Maximum XOR for Each Query: Prefix XOR Pattern
LeetCode Maximum XOR for Each Query (Problem 1829) asks: given a sorted array nums and an integer maximumBit, answer n queries. For the ith query, find the value k (where 0 <= k < 2^maximumBit) that maximizes nums[0] XOR nums[1] XOR ... XOR nums[n-1-i] XOR k. After each query, remove the last element from the current array.
For example, with nums = [0, 1, 1, 3] and maximumBit = 2, the answer is [0, 3, 2, 3]. Each query picks the k that maximizes the XOR of the remaining elements with k.
Why this problem matters
This problem combines two fundamental bit manipulation ideas: prefix XOR and bit masking. In interviews, XOR-based problems show up often because they test whether you understand how XOR interacts with itself and with masks. The "process in reverse" pattern also appears in problems where you need to undo operations efficiently.
The key insight: XOR with a mask
The XOR of all elements in the array gives you a value called prefix_xor. To maximize prefix_xor XOR k, you want k to flip every bit of prefix_xor within the maximumBit range. Why? Because XOR produces a 1 whenever the two bits differ. If you flip every bit in prefix_xor, the result is all 1s in those bit positions, which is the largest possible value.
The mask that covers all maximumBit bits is (1 << maximumBit) - 1. For maximumBit = 2, the mask is 11 in binary (decimal 3). Then k = prefix_xor XOR mask.
For each subsequent query, you remove the last element from the array. Instead of recomputing the XOR from scratch, you XOR out the removed element: prefix_xor ^= nums[i]. This works because XOR is its own inverse. XOR-ing a value twice cancels it out.
Processing from the end of the array means you handle query 0 first (with all elements), then query 1 (after removing the last element), and so on.
Python solution
def get_maximum_xor(nums: list[int], maximum_bit: int) -> list[int]:
mask = (1 << maximum_bit) - 1
xor_all = 0
for num in nums:
xor_all ^= num
result = []
for i in range(len(nums) - 1, -1, -1):
result.append(xor_all ^ mask)
xor_all ^= nums[i]
return result
Detailed explanation
The algorithm works in two phases.
Phase 1: Compute the total XOR. Walk through the entire array and XOR every element together. This gives you the cumulative XOR of all n elements. The cost is O(n).
Phase 2: Process queries in reverse. For each query, the answer is xor_all ^ mask. The mask has all bits set within the maximumBit range, so XOR-ing with it flips every bit, producing the maximum possible XOR result. After recording the answer, remove the last element by XOR-ing it out of xor_all. This "undoes" that element from the prefix.

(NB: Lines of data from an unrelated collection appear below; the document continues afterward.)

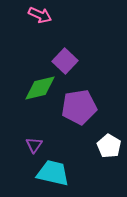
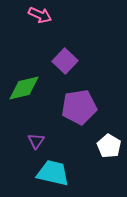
green diamond: moved 16 px left
purple triangle: moved 2 px right, 4 px up
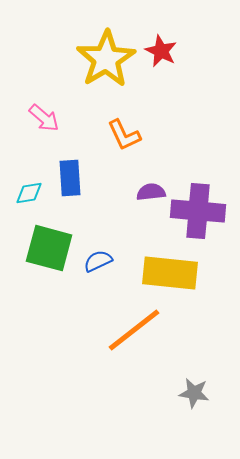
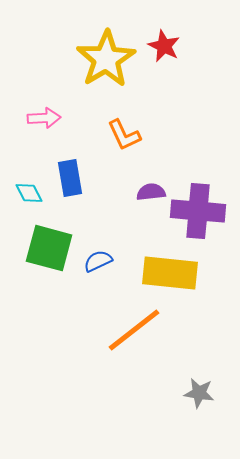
red star: moved 3 px right, 5 px up
pink arrow: rotated 44 degrees counterclockwise
blue rectangle: rotated 6 degrees counterclockwise
cyan diamond: rotated 72 degrees clockwise
gray star: moved 5 px right
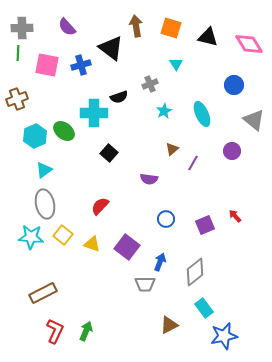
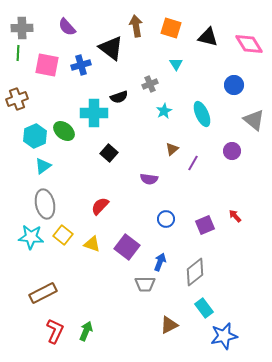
cyan triangle at (44, 170): moved 1 px left, 4 px up
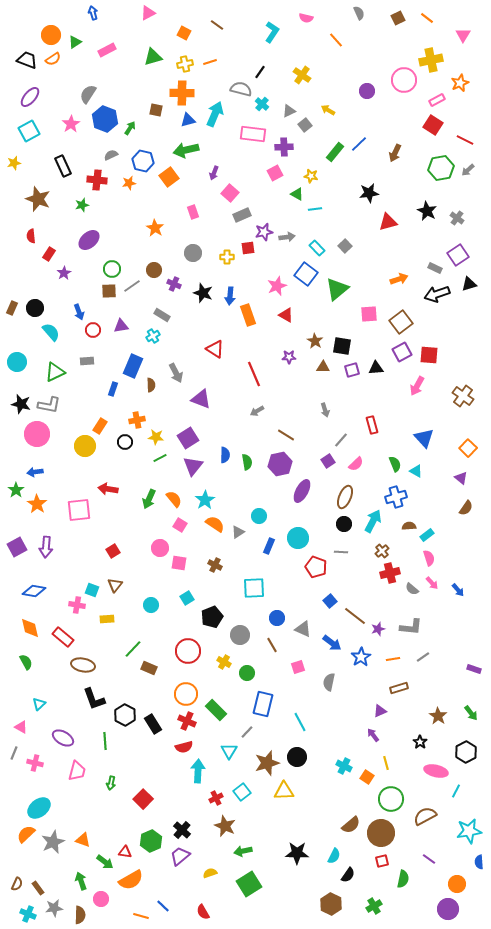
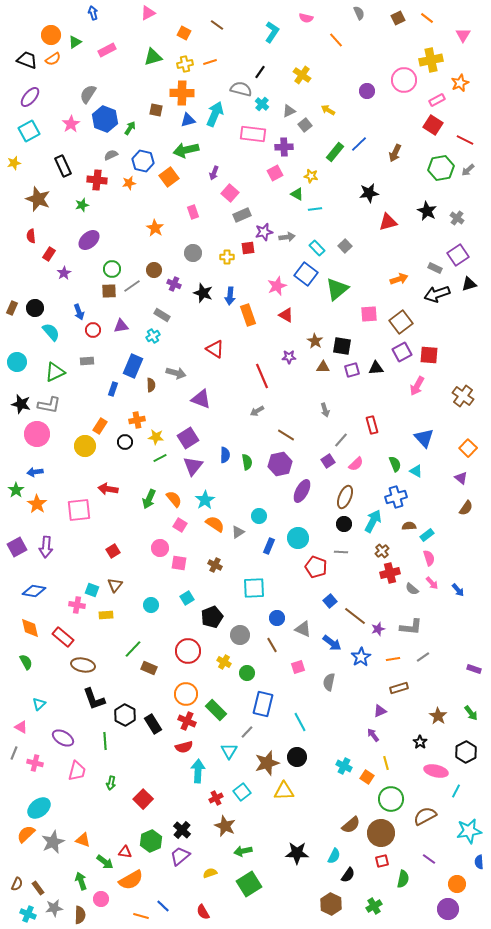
gray arrow at (176, 373): rotated 48 degrees counterclockwise
red line at (254, 374): moved 8 px right, 2 px down
yellow rectangle at (107, 619): moved 1 px left, 4 px up
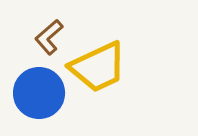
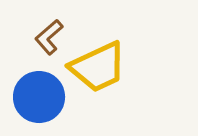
blue circle: moved 4 px down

Why does XOR-ing with the mask give the maximum? The XOR of prefix_xor and k can have at most maximumBit bits. To make all those bits 1, you need k to be the bitwise complement of prefix_xor within that bit range. That complement is exactly prefix_xor ^ mask.

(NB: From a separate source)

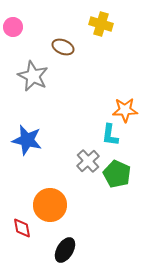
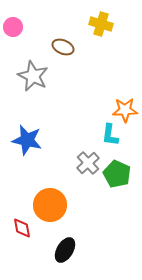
gray cross: moved 2 px down
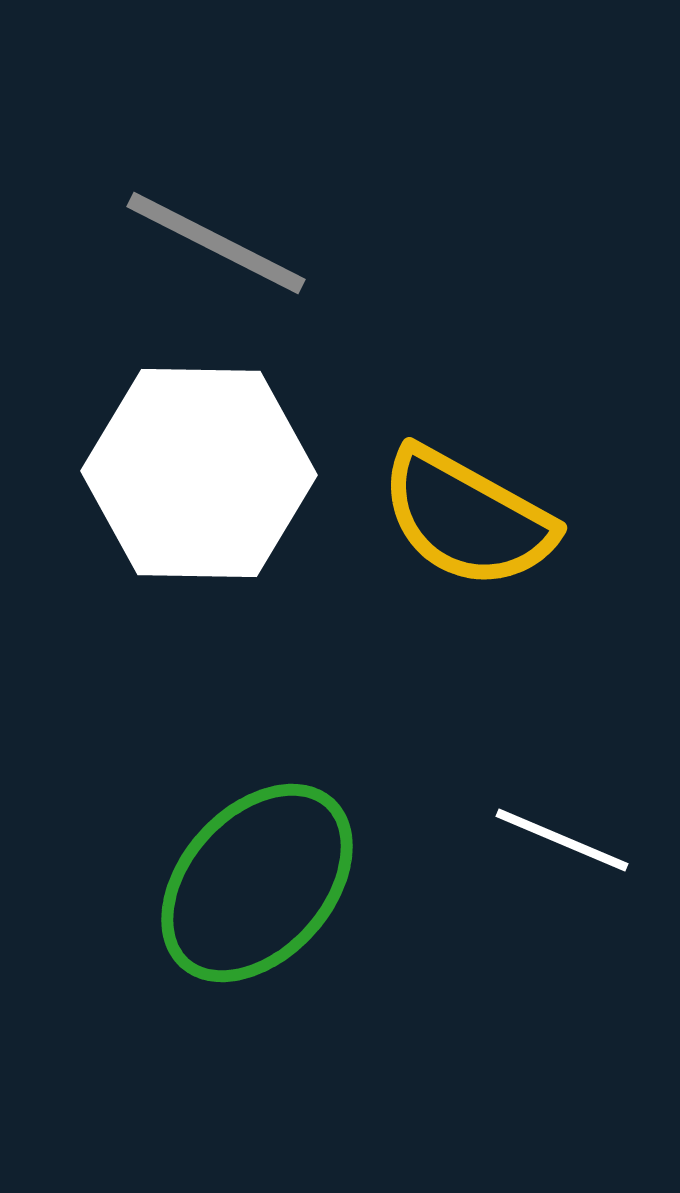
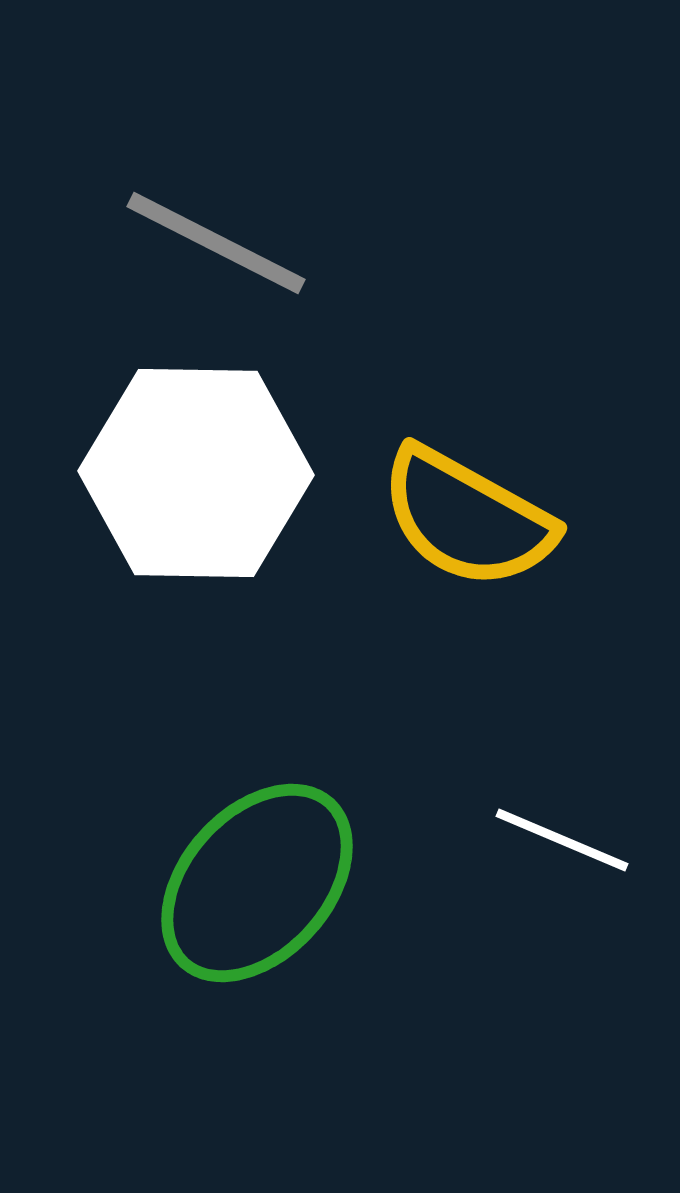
white hexagon: moved 3 px left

XOR has two properties that make this problem clean. First, a ^ a = 0 (self-cancellation), which lets you remove elements by XOR-ing them again. Second, a ^ (all 1s) = complement of a, which gives you the bit-flip needed to maximize the result.
Walkthrough
Let's trace through nums = [0, 1, 1, 3] with maximumBit = 2.
Initialize: XOR all elements, mask = 11
XOR of all elements: 0 ^ 1 ^ 1 ^ 3 = 3 (binary 11). mask = (1 << 2) - 1 = 3 (binary 11).
Query 1: k = xor_all ^ mask = 3 ^ 3 = 0
prefix_xor = 11, mask = 11. k = 11 ^ 11 = 00 (decimal 0). Then remove nums[3] = 3: xor_all ^= 3.
Query 2: k = xor_all ^ mask = 0 ^ 3 = 3
After removing 3: xor_all = 0 (binary 00). k = 00 ^ 11 = 11 (decimal 3). Then remove nums[2] = 1: xor_all ^= 1.
Query 3: k = xor_all ^ mask = 1 ^ 3 = 2
After removing 1: xor_all = 1 (binary 01). k = 01 ^ 11 = 10 (decimal 2). Then remove nums[1] = 1: xor_all ^= 1.
Query 4: k = xor_all ^ mask = 0 ^ 3 = 3
After removing 1: xor_all = 0 (binary 00). k = 00 ^ 11 = 11 (decimal 3). Then remove nums[0] = 0.
Done: result = [0, 3, 2, 3]
All queries processed in reverse order. The answer array is [0, 3, 2, 3].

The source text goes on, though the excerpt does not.